Task details -
Could you set down the listing below exactly and omit its images?

------ Materials provided ------

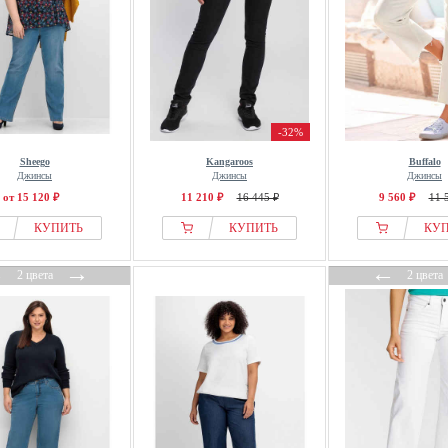
-32%
Sheego
Kangaroos
Buffalo
Джинсы
Джинсы
Джинсы
от 15 120 ₽
11 210 ₽
16 445 ₽
9 560 ₽
11 
КУПИТЬ
КУПИТЬ
КУ
←
→
←
2 цвета
2 цвета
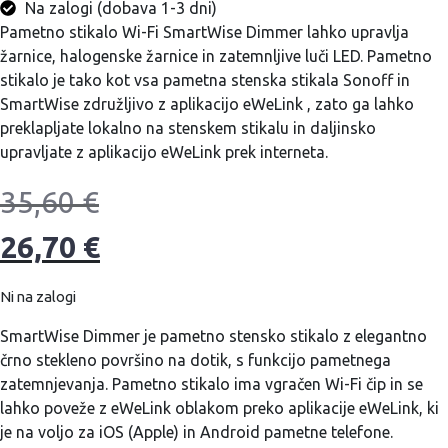
Na zalogi (dobava 1-3 dni)
Pametno stikalo Wi-Fi SmartWise Dimmer lahko upravlja
žarnice, halogenske žarnice in zatemnljive luči LED. Pametno
stikalo je tako kot vsa pametna stenska stikala Sonoff in
SmartWise združljivo z aplikacijo eWeLink , zato ga lahko
preklapljate lokalno na stenskem stikalu in daljinsko
upravljate z aplikacijo eWeLink prek interneta.
35,60
€
26,70
€
Ni na zalogi
SmartWise Dimmer je pametno stensko stikalo z elegantno
črno stekleno površino na dotik, s funkcijo pametnega
zatemnjevanja. Pametno stikalo ima vgračen Wi-Fi čip in se
lahko poveže z eWeLink oblakom preko aplikacije eWeLink, ki
je na voljo za iOS (Apple) in Android pametne telefone.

------

Solved problem -
-32%
Sheego
Kangaroos
Buffalo
Джинсы
Джинсы
Джинсы
от 15 120 ₽
11 210 ₽
16 445 ₽
9 560 ₽
11 
КУПИТЬ
КУПИТЬ
КУ
←
→
←
2 цвета
2 цвета
Na zalogi (dobava 1-3 dni)
Pametno stikalo Wi-Fi SmartWise Dimmer lahko upravlja
žarnice, halogenske žarnice in zatemnljive luči LED. Pametno
stikalo je tako kot vsa pametna stenska stikala Sonoff in
SmartWise združljivo z aplikacijo eWeLink , zato ga lahko
preklapljate lokalno na stenskem stikalu in daljinsko
upravljate z aplikacijo eWeLink prek interneta.
35,60
€
26,70
€
Ni na zalogi
SmartWise Dimmer je pametno stensko stikalo z elegantno
črno stekleno površino na dotik, s funkcijo pametnega
zatemnjevanja. Pametno stikalo ima vgračen Wi-Fi čip in se
lahko poveže z eWeLink oblakom preko aplikacije eWeLink, ki
je na voljo za iOS (Apple) in Android pametne telefone.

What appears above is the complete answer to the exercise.